The acting across the board is terrific, but the standout, for me, was Jeremy Renner, as Sgt. Doyle. This guy is going to be a movie star. He simply oozes charisma, charm, and humor. I find it hard to believe that he could pull off playing Dahmer, so I guess I will have to check that one out. Also terrific was Robert Carlyle. In his non-infected scenes, he plays a father wracked with guilt over not staying behind to try to save his wife. I can assure you, I would have been out of there with him and you probably would too, but his children wouldn't understand. The rage virus is a new kind of evil. There really is no fighting it. The best course of action is to hide and wait for everyone to starve. If you run and hide, you might live. If you stay and fight, you WILL die or worse, become one of them. I can relate to Don's decision. I can't really relate to what happens to him after he kisses his carrier wife, but I think it's an interesting thing what the filmmakers did with him. Don is constantly showing up in scenes throughout the film, as if he's tracking his children. It is strongly implied that Don is still, in part, human, still wants to find his children, still LOVES them. Only now, his way of showing his love is to rip off their faces and puke blood down their throats. Still, these infected aren't simply the mindless ragers from the first film. It's almost like they've evolved a little since the first outbreak. George Romero would be proud.
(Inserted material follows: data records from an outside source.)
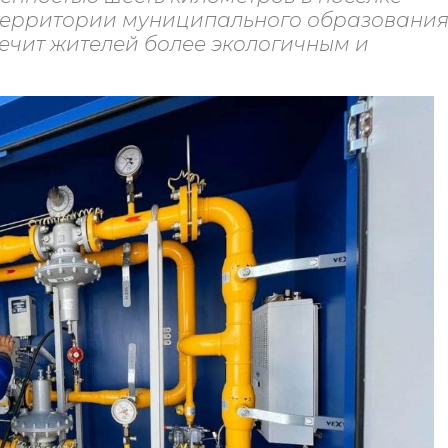
 территории муниципального образовани
печит жителей более экологичным и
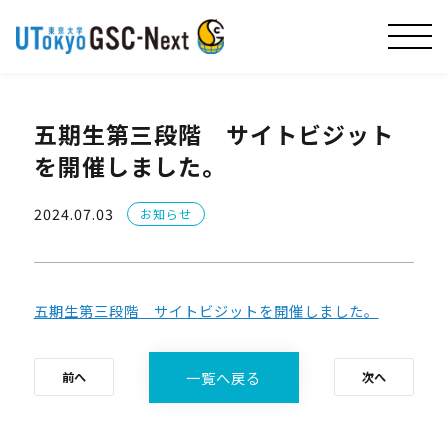
五期生第三段階 サイトビジット
を開催しました。
2024.07.03
お知らせ
五期生第三段階 サイトビジットを開催しました。
一覧へ戻る
前へ
次へ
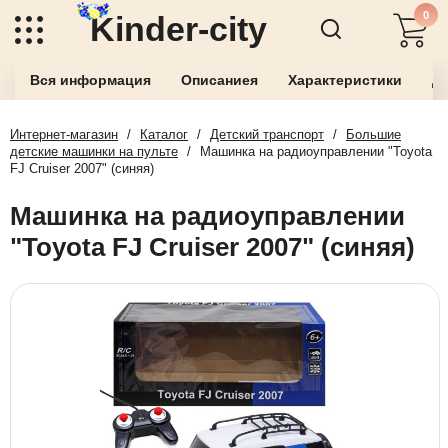
0
Kinder-city
Вся информация
Описаниея
Характеристики
До
Интернет-магазин
/
Каталог
/
Детский транспорт
/
Большие
детские машинки на пульте
/
Машинка на радиоуправлении "Toyota
FJ Cruiser 2007" (синяя)
Машинка на радиоуправлении
"Toyota FJ Cruiser 2007" (синяя)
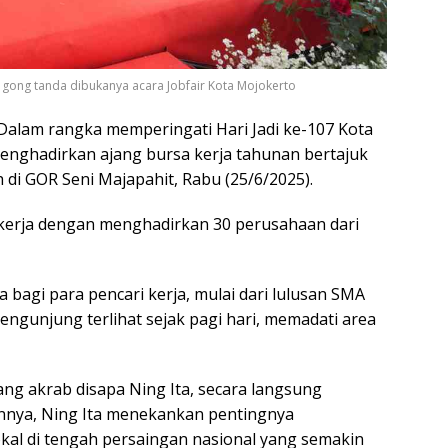
uh gong tanda dibukanya acara Jobfair Kota Mojokerto
lam rangka memperingati Hari Jadi ke-107 Kota
enghadirkan ajang bursa kerja tahunan bertajuk
 di GOR Seni Majapahit, Rabu (25/6/2025).
kerja dengan menghadirkan 30 perusahaan dari
a bagi para pencari kerja, mulai dari lulusan SMA
engunjung terlihat sejak pagi hari, memadati area
yang akrab disapa Ning Ita, secara langsung
nnya, Ning Ita menekankan pentingnya
okal di tengah persaingan nasional yang semakin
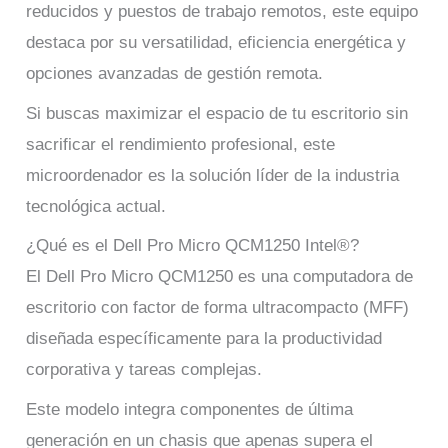
reducidos y puestos de trabajo remotos, este equipo
destaca por su versatilidad, eficiencia energética y
opciones avanzadas de gestión remota.
Si buscas maximizar el espacio de tu escritorio sin
sacrificar el rendimiento profesional, este
microordenador es la solución líder de la industria
tecnológica actual.
¿Qué es el Dell Pro Micro QCM1250 Intel®?
El Dell Pro Micro QCM1250 es una computadora de
escritorio con factor de forma ultracompacto (MFF)
diseñada específicamente para la productividad
corporativa y tareas complejas.
Este modelo integra componentes de última
generación en un chasis que apenas supera el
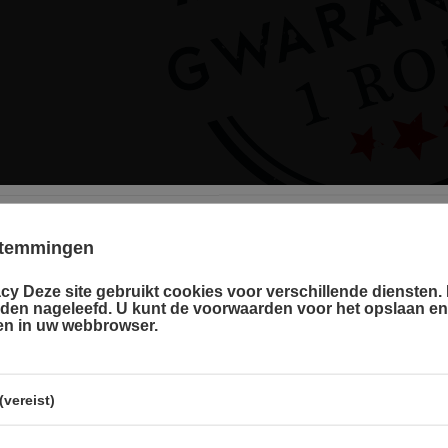
estemmingen
cy Deze site gebruikt cookies voor verschillende diensten. D
r language
rden nageleefd. U kunt de voorwaarden voor het opslaan e
Duits
len in uw webbrowser.
and country
De fabrikant garandeert de reparatie of vervang
Frans
12 maanden na de datum van aankoop. Neem co
via het klachtenformulier om te regelen dat een k
Nederlands
thuis komt ophalen.
vereist)
Nederland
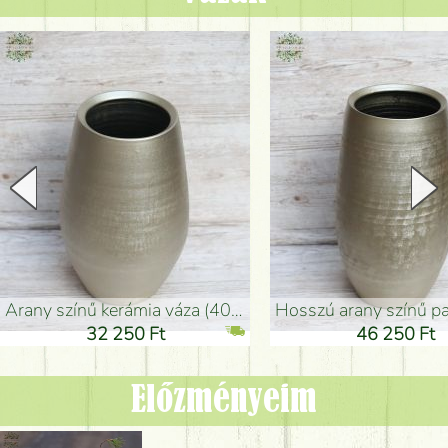
arany színű kerámia váza (40x26cm)
hosszú arany színű padlóváza
32 250 Ft
46 250 Ft
Előzményeim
This is the scariest movie of the year AND I still make that contention after my second viewing. After The Descent, it's probably my favorite horror film of the decade. The final shot, let's just say it involves the Eifel Tower, is amazing and has me completely amped for the next sequel. It's better than the Dawn of the Dead remake, better than Land of the Dead, better than any fucking torture porn, and yes, better than 28 Days Later. The director, Juan Carlos Fresnadillo (Intacto) has an extremely bright future ahead of him.
Alas, I'm still a little disappointed that they didn't go with their first idea for this film, events that would occur during the first outbreak of 28 Days Later. British special forces are charged with rescuing the Queen and the Prime Minister. God, a Zombie Queen! I thought I was the first one to think of that!